In i.MX 6 board, we want to verify the speed at which the code in DDR3-1066 is executed. To verify this we executed one Mega instructions from DDR3-1066.
Our clock settings are as follows:
ARM_PLL is set to 996 MHz, by configuring the divider to (996 * 2)/24.
PLL2 is 528MHz, and DDR3-1066 is clocked by PPL2.
Code which is executed in DDR3-1066 is as follows:
volatile unsigned long int test_mips_t_delay;
test_mips_t_delay = 100000UL;
while(test_mips_t_delay--) // Considered around 5 instructions
asm volatile ("nop\n\t"); // 6th instruction, assumed one cycle per instruction
asm volatile ("nop\n\t"); // 7th Instruction, assumed one cycle per instruction
asm volatile ("nop\n\t"); // 8th Instruction, assumed one cycle per instruction
asm volatile ("nop\n\t"); // 9th Instruction, assumed one cycle per instruction
asm volatile ("nop\n\t"); // 10th Instruction, assumed one cycle per instruction
The time taken to execute one Mega instructions in DDR3-1066 is around 22.998 milli seconds, when mmu is enabled. Without enabling the mum, it takes around 23.955 milli seconds to execute one Mega instructions in DDR3-1066.

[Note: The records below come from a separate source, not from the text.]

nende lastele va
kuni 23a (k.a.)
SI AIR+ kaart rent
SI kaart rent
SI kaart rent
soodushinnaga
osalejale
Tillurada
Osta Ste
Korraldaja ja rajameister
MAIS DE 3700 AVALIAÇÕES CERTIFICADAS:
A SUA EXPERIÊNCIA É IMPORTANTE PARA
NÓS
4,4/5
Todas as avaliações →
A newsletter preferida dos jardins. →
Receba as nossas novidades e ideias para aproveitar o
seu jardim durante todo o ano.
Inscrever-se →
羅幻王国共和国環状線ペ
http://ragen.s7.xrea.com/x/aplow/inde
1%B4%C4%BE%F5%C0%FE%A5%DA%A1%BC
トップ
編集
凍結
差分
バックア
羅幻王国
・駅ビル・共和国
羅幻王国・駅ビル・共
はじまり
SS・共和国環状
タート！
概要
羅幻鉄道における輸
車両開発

But we expect around 1.004 milli secs as per the clock settings.
If the core executes at 996 MHz, it can execute 996 Mega (one cycle) instructions in a second. Since its a DDR3-1066, the data rate should be double i.e 528 * 2 MHz. So, the time expected to execute one Mega instructions is ((1/996)*10 power 3) milli seconds i.e 1 milli second.

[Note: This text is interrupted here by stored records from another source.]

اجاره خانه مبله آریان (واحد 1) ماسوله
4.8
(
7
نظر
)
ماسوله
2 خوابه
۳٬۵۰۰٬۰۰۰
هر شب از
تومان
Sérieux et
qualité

Kindly help us to understand, why the code in DDR3-1066 executes at a very lower speed than expected.
Thank you all for your support. Time being we are able to achieve better execution time, by fixing a issue in the mmu enable code. At present it looks like the code executes at a better rate. We are still analysing the execution time. We will get back to you, once after completing this exercise. Thanks again for your valuable support.
Have you the caches enabled? Enabling/disabling the caches may affect the data transfer rate significantly. Also, what code do you use to copy data? Do you execute the code under Linux (or other OS) or on bare metal platform? What exactly i.MX6 family processor do you use? What is DDR3 data bus width?

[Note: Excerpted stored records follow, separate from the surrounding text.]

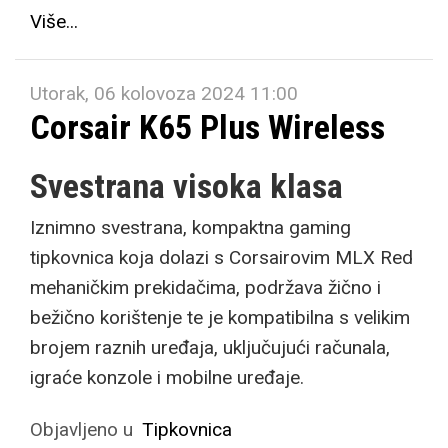
Više...
Utorak, 06 kolovoza 2024 11:00
Corsair K65 Plus Wireless
Svestrana visoka klasa
Iznimno svestrana, kompaktna gaming
tipkovnica koja dolazi s Corsairovim MLX Red
mehaničkim prekidačima, podržava žično i
bežično korištenje te je kompatibilna s velikim
brojem raznih uređaja, uključujući računala,
igraće konzole i mobilne uređaje.
Objavljeno u
Tipkovnica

executing million instructions in a loop will not provide any usefull data. The instructions are stored in processor's caches.
I suggest you to abandon loop-like instruction tests.
You can advance your data test:
Let us know how is your progress.
Thanks alot for the useful information. We tried copying 512 MB and it takes around 12.5 seconds. This is too slow. Could you please help us to understand, what would have gone wrong.